■ **Transcribed page contents**:

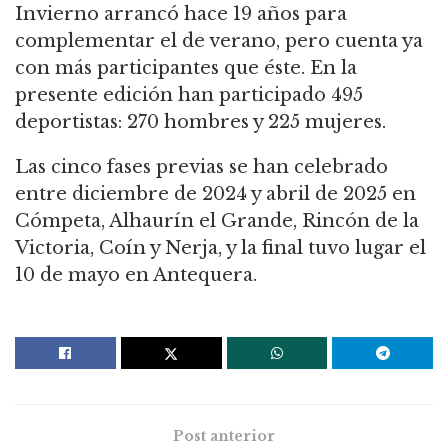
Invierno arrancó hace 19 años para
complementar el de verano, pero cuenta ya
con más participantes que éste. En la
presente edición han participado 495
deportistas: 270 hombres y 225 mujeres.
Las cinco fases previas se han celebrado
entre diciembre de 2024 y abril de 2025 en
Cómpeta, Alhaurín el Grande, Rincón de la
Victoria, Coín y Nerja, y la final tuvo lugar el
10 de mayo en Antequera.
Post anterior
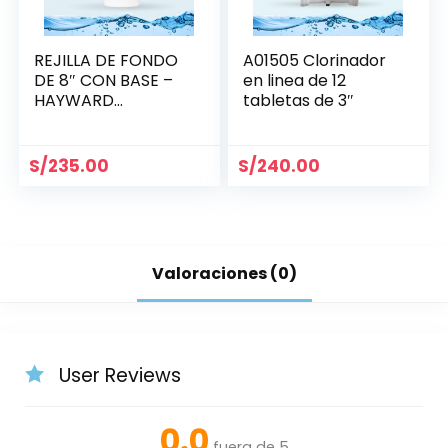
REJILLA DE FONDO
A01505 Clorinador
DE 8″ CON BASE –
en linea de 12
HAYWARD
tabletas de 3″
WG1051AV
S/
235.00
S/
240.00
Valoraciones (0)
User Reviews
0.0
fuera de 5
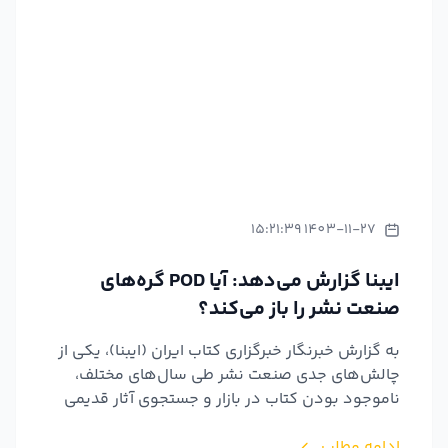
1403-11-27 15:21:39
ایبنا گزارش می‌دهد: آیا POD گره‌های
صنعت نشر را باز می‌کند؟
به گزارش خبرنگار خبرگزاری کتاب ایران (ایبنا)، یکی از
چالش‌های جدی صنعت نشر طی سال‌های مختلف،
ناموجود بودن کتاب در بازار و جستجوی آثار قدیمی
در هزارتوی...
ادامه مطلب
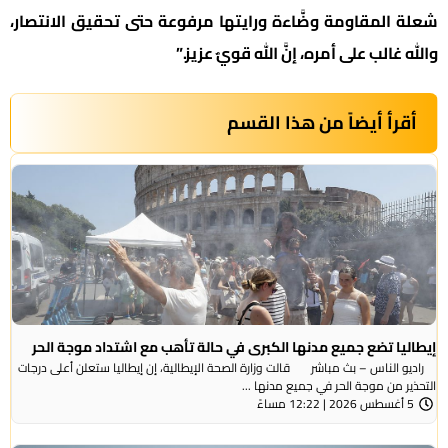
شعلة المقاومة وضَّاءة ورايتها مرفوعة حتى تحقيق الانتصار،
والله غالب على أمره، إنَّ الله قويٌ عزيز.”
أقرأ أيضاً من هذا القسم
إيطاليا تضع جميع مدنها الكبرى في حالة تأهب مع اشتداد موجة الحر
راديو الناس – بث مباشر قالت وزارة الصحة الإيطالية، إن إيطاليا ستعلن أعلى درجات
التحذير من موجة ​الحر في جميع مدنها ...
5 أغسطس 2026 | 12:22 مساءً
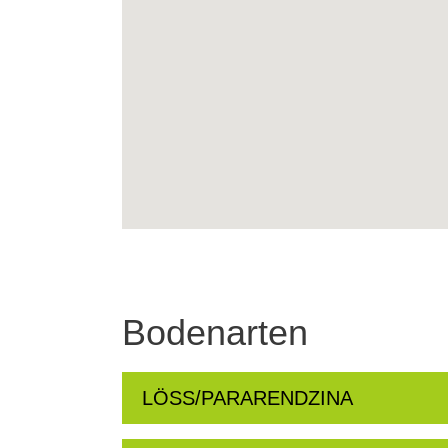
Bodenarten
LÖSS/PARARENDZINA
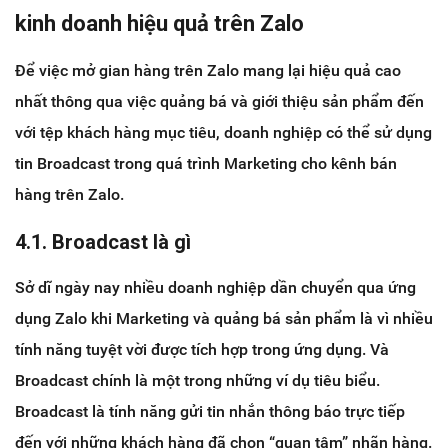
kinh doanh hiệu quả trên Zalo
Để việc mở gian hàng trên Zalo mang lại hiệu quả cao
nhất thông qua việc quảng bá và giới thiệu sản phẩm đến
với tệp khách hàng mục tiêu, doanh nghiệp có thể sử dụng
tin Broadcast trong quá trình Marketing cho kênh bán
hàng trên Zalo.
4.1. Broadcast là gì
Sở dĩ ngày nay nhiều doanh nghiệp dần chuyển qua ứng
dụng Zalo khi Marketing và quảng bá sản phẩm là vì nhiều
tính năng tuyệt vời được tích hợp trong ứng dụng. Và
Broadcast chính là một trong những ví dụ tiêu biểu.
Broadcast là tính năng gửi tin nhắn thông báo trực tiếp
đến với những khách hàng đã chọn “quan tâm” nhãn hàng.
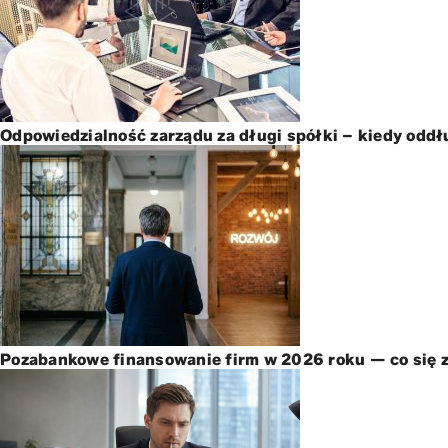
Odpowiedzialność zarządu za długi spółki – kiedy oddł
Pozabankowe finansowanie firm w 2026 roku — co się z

■ **What this task involves**:
Scan the records for the word "گزارش" and copy every line where it is found.

■ **Answer below**:
ایبنا گزارش می‌دهد: آیا POD گره‌های
به گزارش خبرنگار خبرگزاری کتاب ایران (ایبنا)، یکی از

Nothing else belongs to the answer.